The SQL code calculates the total order value for customers' orders placed in the year 2016. It selects customer information (customer ID and contact name) and sums the product of unit price and quantity from order details to calculate the total order value. It then filters the results to include only customers whose total order value is greater than or equal to $10,000 and groups the results by customer ID and contact name.
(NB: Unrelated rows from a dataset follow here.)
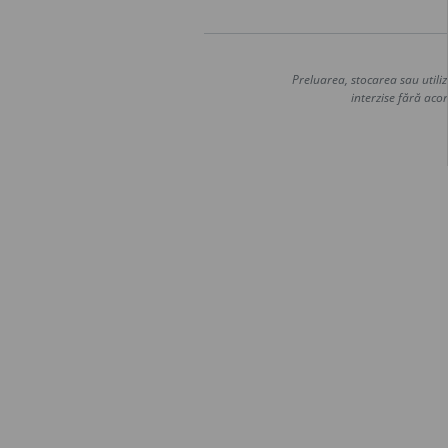
Preluarea, stocarea sau utiliz
interzise fără acor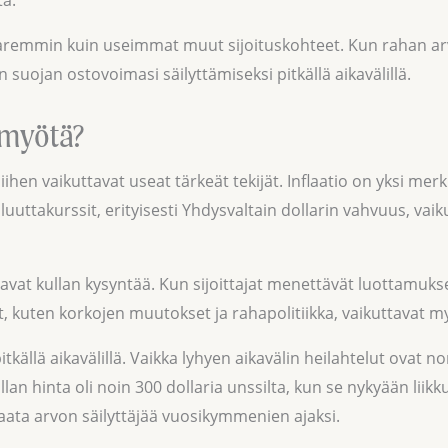
paremmin kuin useimmat muut sijoituskohteet. Kun rahan arv
suojan ostovoimasi säilyttämiseksi pitkällä aikavälillä.
 myötä?
ihen vaikuttavat useat tärkeät tekijät. Inflaatio on yksi me
uttakurssit, erityisesti Yhdysvaltain dollarin vahvuus, vaik
nostavat kullan kysyntää. Kun sijoittajat menettävät luottamu
, kuten korkojen muutokset ja rahapolitiikka, vaikuttavat m
itkällä aikavälillä. Vaikka lyhyen aikavälin heilahtelut ovat n
lan hinta oli noin 300 dollaria unssilta, kun se nykyään liikk
aata arvon säilyttäjää vuosikymmenien ajaksi.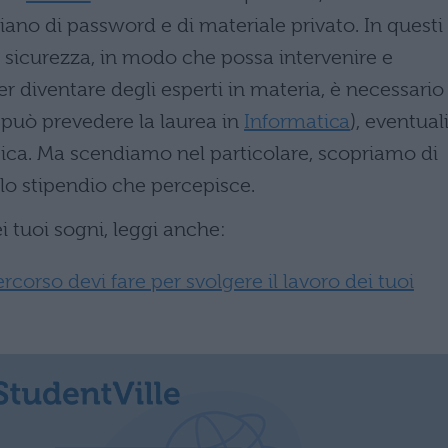
ano di password e di materiale privato. In questi
di sicurezza, in modo che possa intervenire e
er diventare degli esperti in materia, è necessario
 può prevedere la laurea in
Informatica
), eventual
tica. Ma scendiamo nel particolare, scopriamo di
 lo stipendio che percepisce.
i tuoi sogni, leggi anche:
corso devi fare per svolgere il lavoro dei tuoi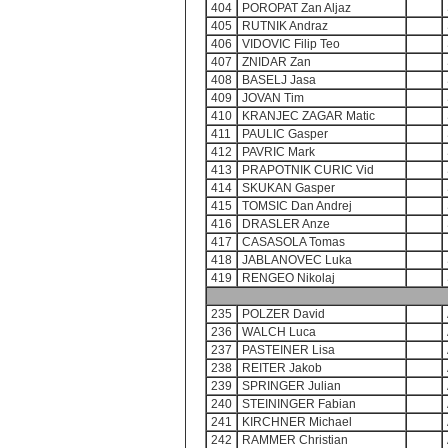
404
POROPAT Zan Aljaz
405
RUTNIK Andraz
406
VIDOVIC Filip Teo
407
ZNIDAR Zan
408
BASELJ Jasa
409
JOVAN Tim
410
KRANJEC ZAGAR Matic
411
PAULIC Gasper
412
PAVRIC Mark
413
PRAPOTNIK CURIC Vid
414
SKUKAN Gasper
415
TOMSIC Dan Andrej
416
DRASLER Anze
417
CASASOLA Tomas
418
JABLANOVEC Luka
419
RENGEO Nikolaj
235
POLZER David
236
WALCH Luca
237
PASTEINER Lisa
238
REITER Jakob
239
SPRINGER Julian
240
STEININGER Fabian
241
KIRCHNER Michael
242
RAMMER Christian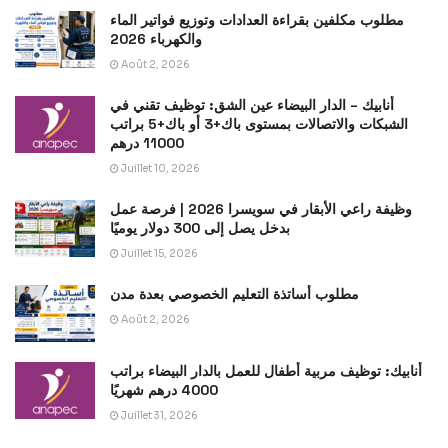
مطلوب مكلفين بقراءة العدادات وتوزيع فواتير الماء
والكهرباء 2026
Août 2, 2026
أنابيك – الدار البيضاء عين الشق: توظيف تقني في
الشبكات والاتصالات بمستوى باك+3 أو باك+5 براتب
11000 درهم
Juillet 10, 2026
وظيفة راعي الأبقار في سويسرا 2026 | فرصة عمل
بدخل يصل إلى 300 دولار يوميًا
Juillet 15, 2026
مطلوب أساتذة التعليم الخصوصي بعدة مدن
Août 2, 2026
أنابيك: توظيف مربية أطفال للعمل بالدار البيضاء براتب
4000 درهم شهريًا
Juillet 31, 2026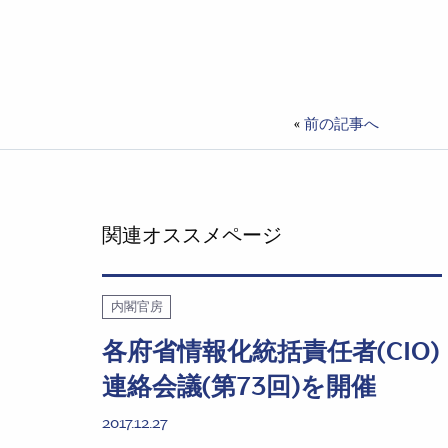
«
前の記事へ
関連オススメページ
内閣官房
各府省情報化統括責任者(CIO)
連絡会議(第73回)を開催
2017.12.27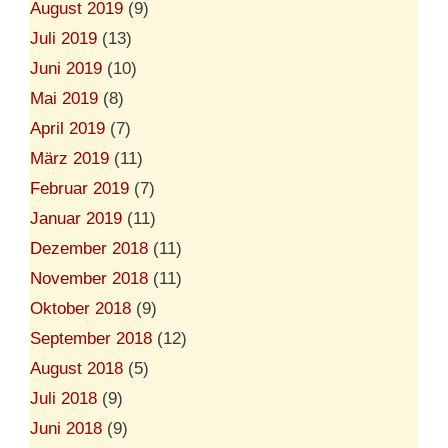
August 2019
(9)
Juli 2019
(13)
Juni 2019
(10)
Mai 2019
(8)
April 2019
(7)
März 2019
(11)
Februar 2019
(7)
Januar 2019
(11)
Dezember 2018
(11)
November 2018
(11)
Oktober 2018
(9)
September 2018
(12)
August 2018
(5)
Juli 2018
(9)
Juni 2018
(9)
### Ex.24 Find high-value customers - 2

This time, we define high-value customers as those who have made total order >= $15,000 (ignore discount). We only consider orders placed in year 2016.

In [54]:
%%sql
-- start your code here
SELECT C.CustomerID, C.ContactName,SUM(OD.UnitPrice * OD.Quantity) AS TotalOrderValue
FROM Customers AS C
JOIN Orders AS O ON C.CustomerID = O.CustomerID
JOIN OrderDetails AS OD ON O.OrderID = OD.OrderID
WHERE strftime('%Y', O.OrderDate) = '2016'
GROUP BY C.CustomerID, C.ContactName
HAVING TotalOrderValue >= 15000;

 * sqlite:///northwind.sqlite3
Done.


CustomerID,ContactName,TotalOrderValue
ERNSH,Roland Mendel,42598.9
FOLKO,Maria Larsson,15973.85
HANAR,Mario Pontes,24238.05
HUNGO,Patricia McKenna,22796.340000000004
KOENE,Philip Cramer,20204.95
QUICK,Horst Kloss,40526.99
RATTC,Paula Wilson,21725.6
SAVEA,Jose Pavarotti,42806.25
WHITC,Karl Jablonski,15278.9


The SQL code calculates the total order value for customers' orders placed in the year 2016. It selects customer information (customer ID and contact name) and sums the product of unit price and quantity from order details to calculate the total order value. It then filters the results to include only customers whose total order value is greater than or equal to $15,000 and groups the results by customer ID and contact name.